**What to produce:** Please repeat each of the records that follow, exactly as written.

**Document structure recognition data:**

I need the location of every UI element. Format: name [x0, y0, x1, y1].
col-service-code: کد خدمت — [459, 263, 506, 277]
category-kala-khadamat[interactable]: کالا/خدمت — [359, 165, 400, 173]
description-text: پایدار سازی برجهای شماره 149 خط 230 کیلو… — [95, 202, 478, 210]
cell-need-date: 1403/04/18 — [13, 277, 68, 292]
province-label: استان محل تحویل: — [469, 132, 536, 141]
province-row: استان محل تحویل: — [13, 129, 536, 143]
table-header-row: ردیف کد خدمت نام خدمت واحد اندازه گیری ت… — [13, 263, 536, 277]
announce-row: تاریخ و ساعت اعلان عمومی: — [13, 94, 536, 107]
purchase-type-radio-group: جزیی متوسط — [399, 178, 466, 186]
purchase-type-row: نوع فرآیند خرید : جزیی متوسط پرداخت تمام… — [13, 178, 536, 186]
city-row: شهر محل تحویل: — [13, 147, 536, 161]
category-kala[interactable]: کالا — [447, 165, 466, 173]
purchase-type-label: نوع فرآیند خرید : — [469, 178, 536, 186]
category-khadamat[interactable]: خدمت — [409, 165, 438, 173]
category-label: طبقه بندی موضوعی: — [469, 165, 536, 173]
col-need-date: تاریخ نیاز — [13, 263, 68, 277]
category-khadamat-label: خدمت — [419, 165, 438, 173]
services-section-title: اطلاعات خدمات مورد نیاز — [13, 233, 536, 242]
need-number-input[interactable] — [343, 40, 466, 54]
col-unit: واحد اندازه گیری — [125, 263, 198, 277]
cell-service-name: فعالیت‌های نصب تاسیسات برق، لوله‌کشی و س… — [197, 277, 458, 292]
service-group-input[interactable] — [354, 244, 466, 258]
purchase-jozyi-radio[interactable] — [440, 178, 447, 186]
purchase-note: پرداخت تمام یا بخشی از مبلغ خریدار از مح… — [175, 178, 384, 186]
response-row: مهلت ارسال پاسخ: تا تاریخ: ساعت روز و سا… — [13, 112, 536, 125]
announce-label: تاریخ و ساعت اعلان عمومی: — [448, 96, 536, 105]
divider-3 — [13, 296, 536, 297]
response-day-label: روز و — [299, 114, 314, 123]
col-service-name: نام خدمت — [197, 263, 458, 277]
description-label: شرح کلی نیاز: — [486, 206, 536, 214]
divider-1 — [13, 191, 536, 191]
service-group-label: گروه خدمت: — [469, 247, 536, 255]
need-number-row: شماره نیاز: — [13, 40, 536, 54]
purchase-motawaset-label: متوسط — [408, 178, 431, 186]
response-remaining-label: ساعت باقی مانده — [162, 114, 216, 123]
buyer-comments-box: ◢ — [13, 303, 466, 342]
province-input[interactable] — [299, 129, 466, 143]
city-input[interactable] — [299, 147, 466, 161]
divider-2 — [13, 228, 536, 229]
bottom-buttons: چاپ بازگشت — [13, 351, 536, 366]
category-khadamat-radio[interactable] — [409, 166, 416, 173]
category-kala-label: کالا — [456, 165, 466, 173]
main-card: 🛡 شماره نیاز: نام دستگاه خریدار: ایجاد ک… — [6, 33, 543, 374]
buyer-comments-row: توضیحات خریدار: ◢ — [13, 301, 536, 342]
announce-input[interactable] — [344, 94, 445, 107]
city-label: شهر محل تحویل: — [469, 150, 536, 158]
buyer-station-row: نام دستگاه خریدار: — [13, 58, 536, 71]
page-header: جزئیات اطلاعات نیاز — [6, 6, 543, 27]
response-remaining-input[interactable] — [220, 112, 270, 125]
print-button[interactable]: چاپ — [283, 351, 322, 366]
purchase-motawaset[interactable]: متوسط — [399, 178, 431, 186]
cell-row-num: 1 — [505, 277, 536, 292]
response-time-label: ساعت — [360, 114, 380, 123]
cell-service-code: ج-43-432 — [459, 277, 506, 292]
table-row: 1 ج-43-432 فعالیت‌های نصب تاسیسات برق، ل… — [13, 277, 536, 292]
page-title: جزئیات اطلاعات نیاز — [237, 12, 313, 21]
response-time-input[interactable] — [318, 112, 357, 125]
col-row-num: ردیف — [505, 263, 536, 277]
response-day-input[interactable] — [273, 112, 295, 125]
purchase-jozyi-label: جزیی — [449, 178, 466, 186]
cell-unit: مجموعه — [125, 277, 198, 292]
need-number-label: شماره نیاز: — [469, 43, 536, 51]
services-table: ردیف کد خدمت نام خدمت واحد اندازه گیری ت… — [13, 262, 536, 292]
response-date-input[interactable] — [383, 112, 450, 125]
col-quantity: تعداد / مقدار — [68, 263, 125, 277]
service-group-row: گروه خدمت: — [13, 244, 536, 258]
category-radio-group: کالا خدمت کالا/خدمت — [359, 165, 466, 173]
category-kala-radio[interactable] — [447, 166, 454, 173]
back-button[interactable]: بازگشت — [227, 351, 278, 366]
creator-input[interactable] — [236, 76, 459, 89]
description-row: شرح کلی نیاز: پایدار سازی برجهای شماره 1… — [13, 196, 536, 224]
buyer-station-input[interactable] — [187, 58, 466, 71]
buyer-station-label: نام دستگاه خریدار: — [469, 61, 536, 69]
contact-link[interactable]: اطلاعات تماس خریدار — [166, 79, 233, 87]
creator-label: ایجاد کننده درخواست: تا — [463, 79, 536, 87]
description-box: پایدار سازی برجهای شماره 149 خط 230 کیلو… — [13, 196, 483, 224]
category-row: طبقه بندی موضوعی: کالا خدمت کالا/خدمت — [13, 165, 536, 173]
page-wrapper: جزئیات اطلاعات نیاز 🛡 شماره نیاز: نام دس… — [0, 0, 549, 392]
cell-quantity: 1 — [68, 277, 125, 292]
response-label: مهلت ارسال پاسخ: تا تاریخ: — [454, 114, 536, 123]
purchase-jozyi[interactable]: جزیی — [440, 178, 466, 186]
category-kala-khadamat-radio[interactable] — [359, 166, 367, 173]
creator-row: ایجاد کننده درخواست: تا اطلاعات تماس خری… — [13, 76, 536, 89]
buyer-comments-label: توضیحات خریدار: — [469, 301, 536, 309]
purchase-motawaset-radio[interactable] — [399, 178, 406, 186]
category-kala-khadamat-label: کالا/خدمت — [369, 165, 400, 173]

**Answer to the problem:**
I need the location of every UI element. Format: name [x0, y0, x1, y1].
col-service-code: کد خدمت — [459, 263, 506, 277]
category-kala-khadamat[interactable]: کالا/خدمت — [359, 165, 400, 173]
description-text: پایدار سازی برجهای شماره 149 خط 230 کیلو… — [95, 202, 478, 210]
cell-need-date: 1403/04/18 — [13, 277, 68, 292]
province-label: استان محل تحویل: — [469, 132, 536, 141]
province-row: استان محل تحویل: — [13, 129, 536, 143]
table-header-row: ردیف کد خدمت نام خدمت واحد اندازه گیری ت… — [13, 263, 536, 277]
announce-row: تاریخ و ساعت اعلان عمومی: — [13, 94, 536, 107]
purchase-type-radio-group: جزیی متوسط — [399, 178, 466, 186]
purchase-type-row: نوع فرآیند خرید : جزیی متوسط پرداخت تمام… — [13, 178, 536, 186]
city-row: شهر محل تحویل: — [13, 147, 536, 161]
category-kala[interactable]: کالا — [447, 165, 466, 173]
purchase-type-label: نوع فرآیند خرید : — [469, 178, 536, 186]
category-khadamat[interactable]: خدمت — [409, 165, 438, 173]
category-label: طبقه بندی موضوعی: — [469, 165, 536, 173]
col-need-date: تاریخ نیاز — [13, 263, 68, 277]
category-khadamat-label: خدمت — [419, 165, 438, 173]
services-section-title: اطلاعات خدمات مورد نیاز — [13, 233, 536, 242]
need-number-input[interactable] — [343, 40, 466, 54]
col-unit: واحد اندازه گیری — [125, 263, 198, 277]
cell-service-name: فعالیت‌های نصب تاسیسات برق، لوله‌کشی و س… — [197, 277, 458, 292]
service-group-input[interactable] — [354, 244, 466, 258]
purchase-jozyi-radio[interactable] — [440, 178, 447, 186]
purchase-note: پرداخت تمام یا بخشی از مبلغ خریدار از مح… — [175, 178, 384, 186]
response-row: مهلت ارسال پاسخ: تا تاریخ: ساعت روز و سا… — [13, 112, 536, 125]
announce-label: تاریخ و ساعت اعلان عمومی: — [448, 96, 536, 105]
divider-3 — [13, 296, 536, 297]
response-day-label: روز و — [299, 114, 314, 123]
col-service-name: نام خدمت — [197, 263, 458, 277]
description-label: شرح کلی نیاز: — [486, 206, 536, 214]
divider-1 — [13, 191, 536, 191]
service-group-label: گروه خدمت: — [469, 247, 536, 255]
need-number-row: شماره نیاز: — [13, 40, 536, 54]
purchase-motawaset-label: متوسط — [408, 178, 431, 186]
response-remaining-label: ساعت باقی مانده — [162, 114, 216, 123]
buyer-comments-box: ◢ — [13, 303, 466, 342]
province-input[interactable] — [299, 129, 466, 143]
city-input[interactable] — [299, 147, 466, 161]
divider-2 — [13, 228, 536, 229]
bottom-buttons: چاپ بازگشت — [13, 351, 536, 366]
category-khadamat-radio[interactable] — [409, 166, 416, 173]
category-kala-label: کالا — [456, 165, 466, 173]
main-card: 🛡 شماره نیاز: نام دستگاه خریدار: ایجاد ک… — [6, 33, 543, 374]
buyer-comments-row: توضیحات خریدار: ◢ — [13, 301, 536, 342]
announce-input[interactable] — [344, 94, 445, 107]
city-label: شهر محل تحویل: — [469, 150, 536, 158]
buyer-station-row: نام دستگاه خریدار: — [13, 58, 536, 71]
page-header: جزئیات اطلاعات نیاز — [6, 6, 543, 27]
response-remaining-input[interactable] — [220, 112, 270, 125]
print-button[interactable]: چاپ — [283, 351, 322, 366]
purchase-motawaset[interactable]: متوسط — [399, 178, 431, 186]
cell-row-num: 1 — [505, 277, 536, 292]
response-time-label: ساعت — [360, 114, 380, 123]
cell-service-code: ج-43-432 — [459, 277, 506, 292]
table-row: 1 ج-43-432 فعالیت‌های نصب تاسیسات برق، ل… — [13, 277, 536, 292]
page-title: جزئیات اطلاعات نیاز — [237, 12, 313, 21]
response-time-input[interactable] — [318, 112, 357, 125]
col-row-num: ردیف — [505, 263, 536, 277]
response-day-input[interactable] — [273, 112, 295, 125]
purchase-jozyi-label: جزیی — [449, 178, 466, 186]
cell-unit: مجموعه — [125, 277, 198, 292]
need-number-label: شماره نیاز: — [469, 43, 536, 51]
services-table: ردیف کد خدمت نام خدمت واحد اندازه گیری ت… — [13, 262, 536, 292]
response-date-input[interactable] — [383, 112, 450, 125]
col-quantity: تعداد / مقدار — [68, 263, 125, 277]
service-group-row: گروه خدمت: — [13, 244, 536, 258]
category-radio-group: کالا خدمت کالا/خدمت — [359, 165, 466, 173]
category-kala-radio[interactable] — [447, 166, 454, 173]
back-button[interactable]: بازگشت — [227, 351, 278, 366]
creator-input[interactable] — [236, 76, 459, 89]
description-row: شرح کلی نیاز: پایدار سازی برجهای شماره 1… — [13, 196, 536, 224]
buyer-station-input[interactable] — [187, 58, 466, 71]
buyer-station-label: نام دستگاه خریدار: — [469, 61, 536, 69]
contact-link[interactable]: اطلاعات تماس خریدار — [166, 79, 233, 87]
creator-label: ایجاد کننده درخواست: تا — [463, 79, 536, 87]
description-box: پایدار سازی برجهای شماره 149 خط 230 کیلو… — [13, 196, 483, 224]
category-row: طبقه بندی موضوعی: کالا خدمت کالا/خدمت — [13, 165, 536, 173]
page-wrapper: جزئیات اطلاعات نیاز 🛡 شماره نیاز: نام دس… — [0, 0, 549, 392]
cell-quantity: 1 — [68, 277, 125, 292]
response-label: مهلت ارسال پاسخ: تا تاریخ: — [454, 114, 536, 123]
purchase-jozyi[interactable]: جزیی — [440, 178, 466, 186]
category-kala-khadamat-radio[interactable] — [359, 166, 367, 173]
creator-row: ایجاد کننده درخواست: تا اطلاعات تماس خری… — [13, 76, 536, 89]
buyer-comments-label: توضیحات خریدار: — [469, 301, 536, 309]
purchase-motawaset-radio[interactable] — [399, 178, 406, 186]
category-kala-khadamat-label: کالا/خدمت — [369, 165, 400, 173]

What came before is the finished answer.